### Action item
Set down the line containing "guidance to Spanish-speaking families." and each line after it through the last line of the records, exactly, leaving pictures out.

BEGIN Provided material

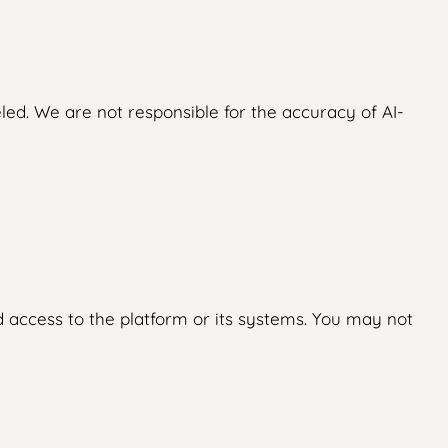
led. We are not responsible for the accuracy of AI-
 access to the platform or its systems. You may not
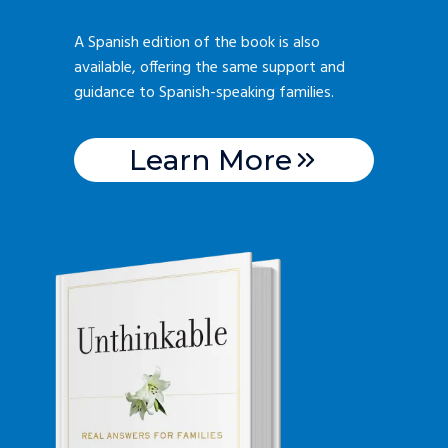
A Spanish edition of the book is also
available, offering the same support and
guidance to Spanish-speaking families.
Learn More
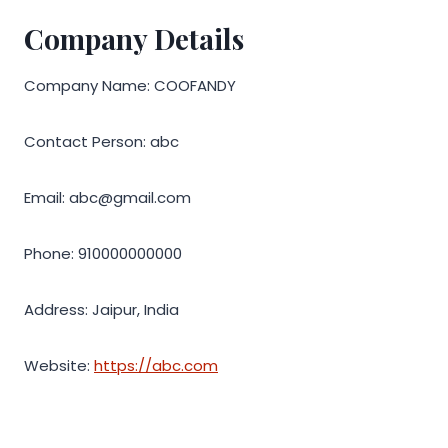
Company Details
Company Name: COOFANDY
Contact Person: abc
Email: abc@gmail.com
Phone: 910000000000
Address: Jaipur, India
Website:
https://abc.com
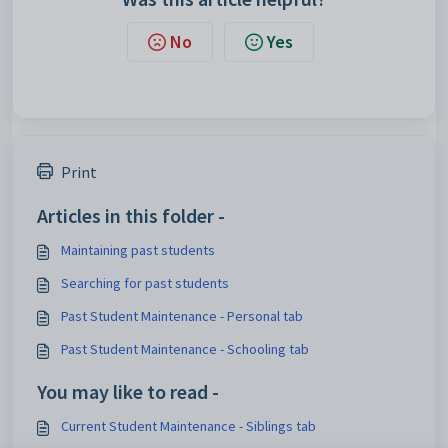
No
Yes
Print
Articles in this folder -
Maintaining past students
Searching for past students
Past Student Maintenance - Personal tab
Past Student Maintenance - Schooling tab
You may like to read -
Current Student Maintenance - Siblings tab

END Provided material

### Output of the exercise
guidance to Spanish-speaking families.
Learn More
Company Details
Company Name: COOFANDY
Contact Person: abc
Email: abc@gmail.com
Phone: 910000000000
Address: Jaipur, India
Website:
https://abc.com
No
Yes
Print
Articles in this folder -
Maintaining past students
Searching for past students
Past Student Maintenance - Personal tab
Past Student Maintenance - Schooling tab
You may like to read -
Current Student Maintenance - Siblings tab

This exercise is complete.